Fachliche Weiterbildungen sind sogar noch häufiger erwünscht, was angesichts der fortschreitenden Automatisierung und Digitalisierung allerdings nicht verwundert. Hier besteht bezüglich des Weiterbildungsbedarfs allerdings kaum ein Unterschied zwischen den Branchen (Grafik):

Innerhalb der Automobilbranche geben 96 Prozent der Unternehmen an, es bestünde mindestens ein geringer fachlicher Weiterbildungsbedarf bei ihrer Belegschaft, außerhalb der Automobilbranche sagen dies 93 Prozent.
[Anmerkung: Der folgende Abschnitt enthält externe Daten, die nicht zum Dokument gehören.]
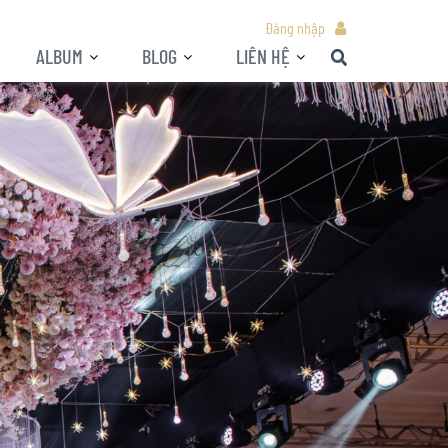
Đăng nhập
ALBUM
BLOG
LIÊN HỆ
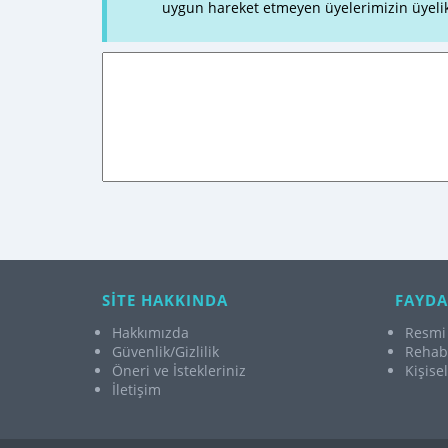
uygun hareket etmeyen üyelerimizin üyelik
SİTE HAKKINDA
FAYDA
Hakkımızda
Resmi 
Güvenlik/Gizlilik
Rehabi
Öneri ve İstekleriniz
Kişise
İletişim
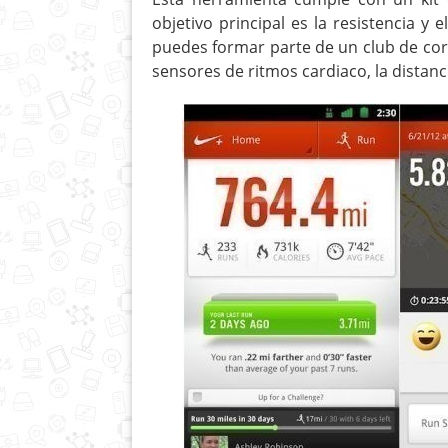
objetivo principal es la resistencia y 
puedes formar parte de un club de corr
sensores de ritmos cardiaco, la distanc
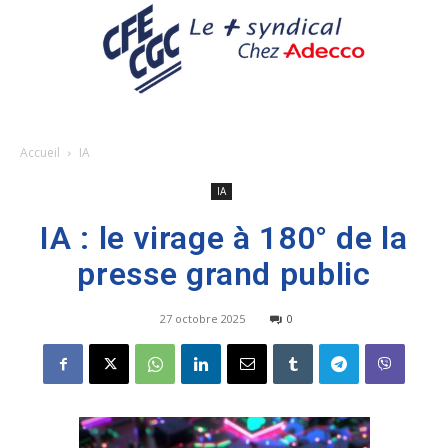
Accueil
IA
IA
IA : le virage à 180° de la
presse grand public
27 octobre 2025
0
So viel Prozent der Unternehmen, die aktuell oder in naher Zukunft vom digitalen beziehungsweise ökologischen Wandel betroffen sind, sehen infolgedessen diesen Weiterbildungsbedarf bei ihren Beschäftigten in fachlichen Kompetenzen Download: Grafik (JPG) herunterladen Grafik (EPS) herunterladen Tabelle (XLSX) herunterladen

Weiterbildungshürden und Maßnahmen dagegen

Der Weiterbildungsbedarf ist also hoch. Doch es gibt eine Vielzahl von Hemmnissen, die dem Erwerb neuer Kompetenzen entgegenstehen. Haupthindernisse sind fehlende zeitliche Kapazitäten und Personalengpässe – dies gilt für acht von zehn Unternehmen sowohl in der Automobilindustrie als auch in anderen Branchen.
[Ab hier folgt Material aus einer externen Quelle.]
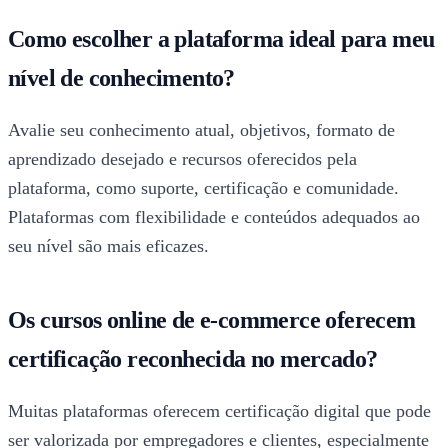
Como escolher a plataforma ideal para meu
nível de conhecimento?
Avalie seu conhecimento atual, objetivos, formato de
aprendizado desejado e recursos oferecidos pela
plataforma, como suporte, certificação e comunidade.
Plataformas com flexibilidade e conteúdos adequados ao
seu nível são mais eficazes.
Os cursos online de e-commerce oferecem
certificação reconhecida no mercado?
Muitas plataformas oferecem certificação digital que pode
ser valorizada por empregadores e clientes, especialmente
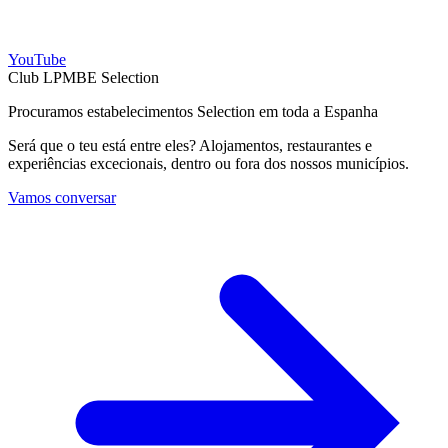
YouTube
Club LPMBE Selection
Procuramos estabelecimentos Selection em toda a Espanha
Será que o teu está entre eles? Alojamentos, restaurantes e
experiências excecionais, dentro ou fora dos nossos municípios.
Vamos conversar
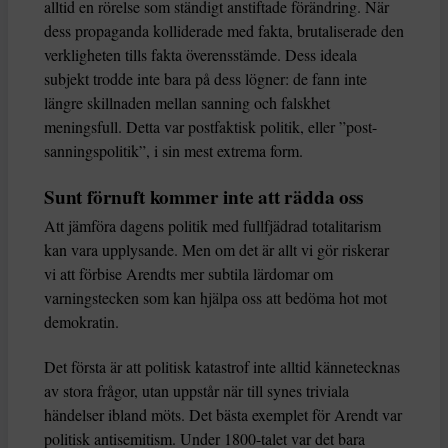
alltid en rörelse som ständigt anstiftade förändring. När
dess propaganda kolliderade med fakta, brutaliserade den
verkligheten tills fakta överensstämde. Dess ideala
subjekt trodde inte bara på dess lögner: de fann inte
längre skillnaden mellan sanning och falskhet
meningsfull. Detta var postfaktisk politik, eller ”post-
sanningspolitik”, i sin mest extrema form.
Sunt förnuft kommer inte att rädda oss
Att jämföra dagens politik med fullfjädrad totalitarism
kan vara upplysande. Men om det är allt vi gör riskerar
vi att förbise Arendts mer subtila lärdomar om
varningstecken som kan hjälpa oss att bedöma hot mot
demokratin.
Det första är att politisk katastrof inte alltid kännetecknas
av stora frågor, utan uppstår när till synes triviala
händelser ibland möts. Det bästa exemplet för Arendt var
politisk antisemitism. Under 1800-talet var det bara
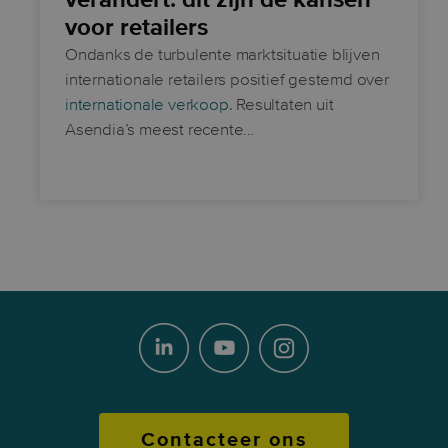
verandert: dit zijn de kansen
voor retailers
Ondanks de turbulente marktsituatie blijven
internationale retailers positief gestemd over
internationale verkoop
. Resultaten uit
Asendia’s meest recente…
Contacteer ons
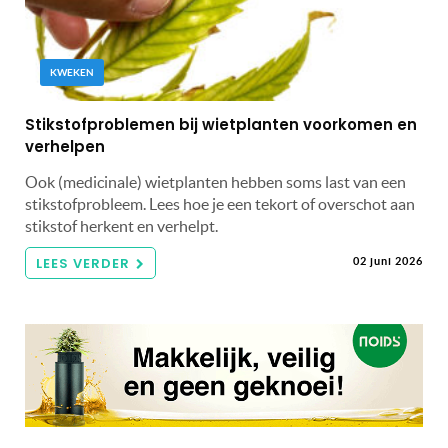
KWEKEN
Stikstofproblemen bij wietplanten voorkomen en
verhelpen
Ook (medicinale) wietplanten hebben soms last van een
stikstofprobleem. Lees hoe je een tekort of overschot aan
stikstof herkent en verhelpt.
LEES VERDER
02 juni 2026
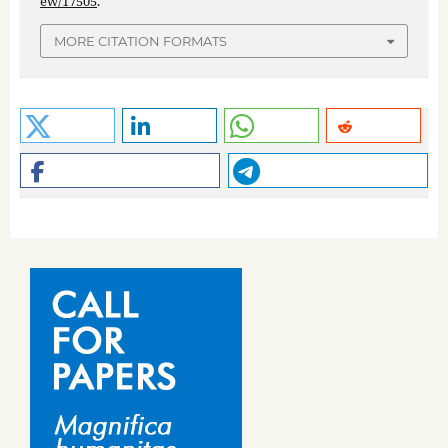
ew/17505
.
MORE CITATION FORMATS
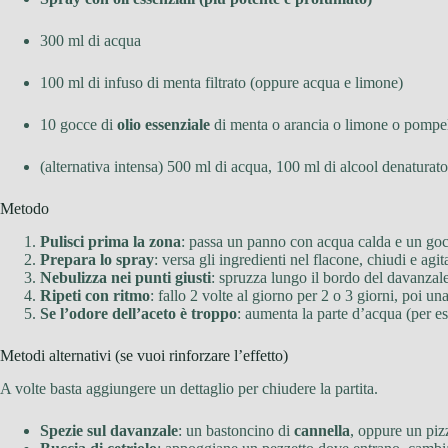
300 ml di acqua
100 ml di infuso di menta filtrato (oppure acqua e limone)
10 gocce di
olio essenziale
di menta o arancia o limone o pomp
(alternativa intensa) 500 ml di acqua, 100 ml di alcool denaturat
Metodo
Pulisci prima la zona
: passa un panno con acqua calda e un gocc
Prepara lo spray
: versa gli ingredienti nel flacone, chiudi e ag
Nebulizza nei punti giusti
: spruzza lungo il bordo del davanzale
Ripeti con ritmo
: fallo 2 volte al giorno per 2 o 3 giorni, poi u
Se l’odore dell’aceto è troppo
: aumenta la parte d’acqua (per 
Metodi alternativi (se vuoi rinforzare l’effetto)
A volte basta aggiungere un dettaglio per chiudere la partita.
Spezie sul davanzale
: un bastoncino di
cannella
, oppure un piz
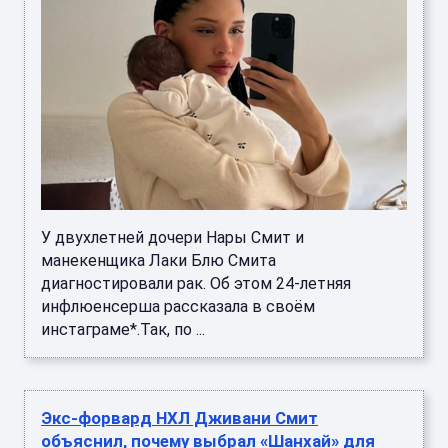
У двухлетней дочери Нары Смит и
манекенщика Лаки Блю Смита
диагностировали рак. Об этом 24-летняя
инфлюенсерша рассказала в своём
инстаграме*.Так, по ...
Экс-форвард НХЛ Дживани Смит
объяснил, почему выбрал «Шанхай» для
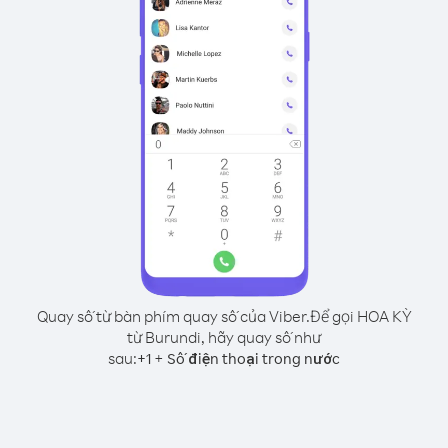
Quay số từ bàn phím quay số của Viber.
Để gọi HOA KỲ
từ Burundi, hãy quay số như
sau:
+
+
1
Số điện thoại trong nước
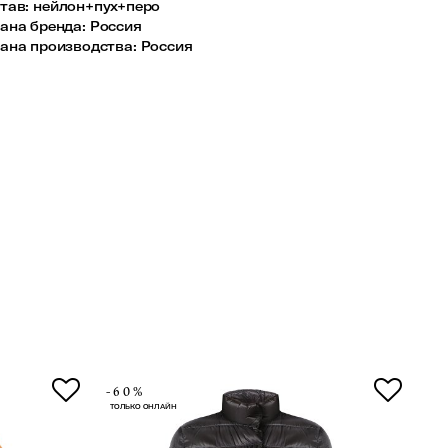
тав
:
нейлон+пух+перо
ана бренда
:
Россия
ана производства
:
Россия
-60%
-6
ТОЛЬКО ОНЛАЙН
ТОЛ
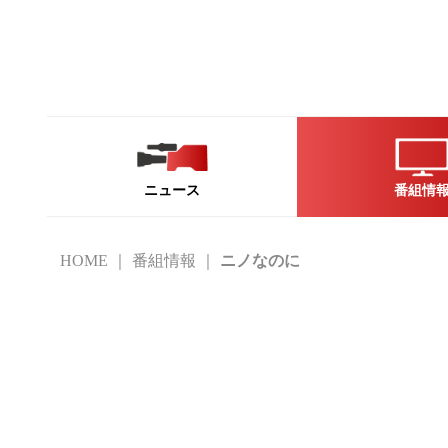
ニュース
番組情
HOME
番組情報
ニノなのに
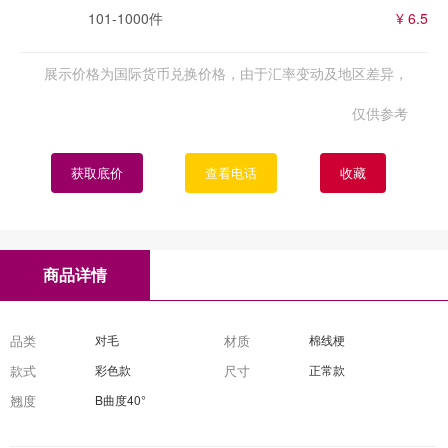
101-1000件
¥ 6.5
展示价格为国际货币兑换价格，由于汇率变动及地区差异，
仅供参考
获取底价
查看电话
收藏
商品详情
品类
对毛
材质
棉线梗
款式
彩色款
尺寸
正常款
翘度
B曲度40°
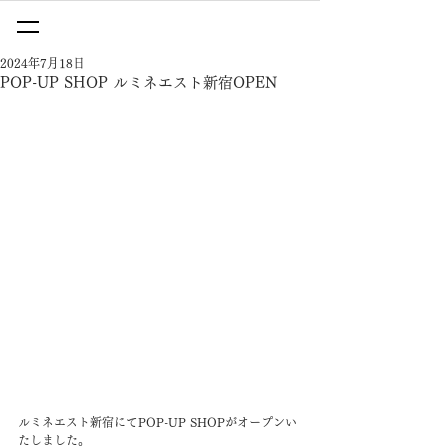
2024年7月18日
POP-UP SHOP ルミネエスト新宿OPEN
ルミネエスト新宿にてPOP-UP SHOPがオープンい
たしました。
Die fehlende oder mangelnde Motivation der Mitarbeiter ist mit 56 Prozent die zweitwichtigste Hürde der Automobilhersteller und Zulieferer, in den übrigen Branchen beklagen dies knapp 58 Prozent. Dass es an genehmigten Lehrgängen, Seminaren und Ähnlichem mangelt, erschwert jedem zweiten Unternehmen die Fortbildung seiner Mitarbeiter. Auch die Kosten von Weiterbildungen sowie die fehlende Kenntnis, welchen konkreten Weiterbildungsbedarf die Mitarbeiter haben, behindern Betriebe, das Personal weiterzuqualifizieren.
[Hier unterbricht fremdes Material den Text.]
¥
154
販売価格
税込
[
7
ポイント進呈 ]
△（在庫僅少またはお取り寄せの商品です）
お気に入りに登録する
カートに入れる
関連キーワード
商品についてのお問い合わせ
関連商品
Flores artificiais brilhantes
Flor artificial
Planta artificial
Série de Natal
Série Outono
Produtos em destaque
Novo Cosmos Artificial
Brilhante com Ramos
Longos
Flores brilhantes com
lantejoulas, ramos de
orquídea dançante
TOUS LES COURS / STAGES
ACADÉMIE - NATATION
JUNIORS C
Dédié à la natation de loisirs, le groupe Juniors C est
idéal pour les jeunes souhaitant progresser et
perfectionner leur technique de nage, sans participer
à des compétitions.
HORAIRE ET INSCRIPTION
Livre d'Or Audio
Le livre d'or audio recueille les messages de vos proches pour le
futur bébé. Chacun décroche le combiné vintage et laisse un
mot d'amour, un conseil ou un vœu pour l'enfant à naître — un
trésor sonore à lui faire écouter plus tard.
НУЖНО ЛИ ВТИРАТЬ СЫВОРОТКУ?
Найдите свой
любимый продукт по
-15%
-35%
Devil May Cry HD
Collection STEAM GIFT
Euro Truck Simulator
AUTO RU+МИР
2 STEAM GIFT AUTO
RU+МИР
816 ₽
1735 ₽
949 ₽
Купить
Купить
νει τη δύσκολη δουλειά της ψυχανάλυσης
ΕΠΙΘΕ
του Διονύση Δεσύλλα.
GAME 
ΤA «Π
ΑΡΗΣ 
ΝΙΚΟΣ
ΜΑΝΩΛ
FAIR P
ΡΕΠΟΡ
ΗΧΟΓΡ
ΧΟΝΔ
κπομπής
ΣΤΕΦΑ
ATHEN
Um den Strukturwandel zu bewältigen, würden den Unternehmen der Automobilbranche vor allem Vernetzungstreffen mit anderen Unternehmen helfen – dies geben knapp 39 Prozent an. Annähernd 32 Prozent wünschen sich eine finanzielle Weiterbildungsförderung sowie Best-Practice-Beispiele. Fast ebenso groß ist der Wunsch, dass Informationsportale und andere Tools wie solche zur Gehalts- und Lohnabrechnung oder zur Zeiterfassung die betriebliche Personalarbeit unterstützen. Für eine Weiterbildungsberatung spricht sich fast jedes vierte Unternehmen der Automobilindustrie aus.

Um die Weiterbildungshürden zu verringern, bietet sich ein Mix aus den genannten Maßnahmen an – beispielsweise Vernetzungstreffen kombiniert mit einer finanziellen Förderung. Eine wichtige Rolle in diesem Prozess könnten die branchennahen Verbände und Kammern übernehmen.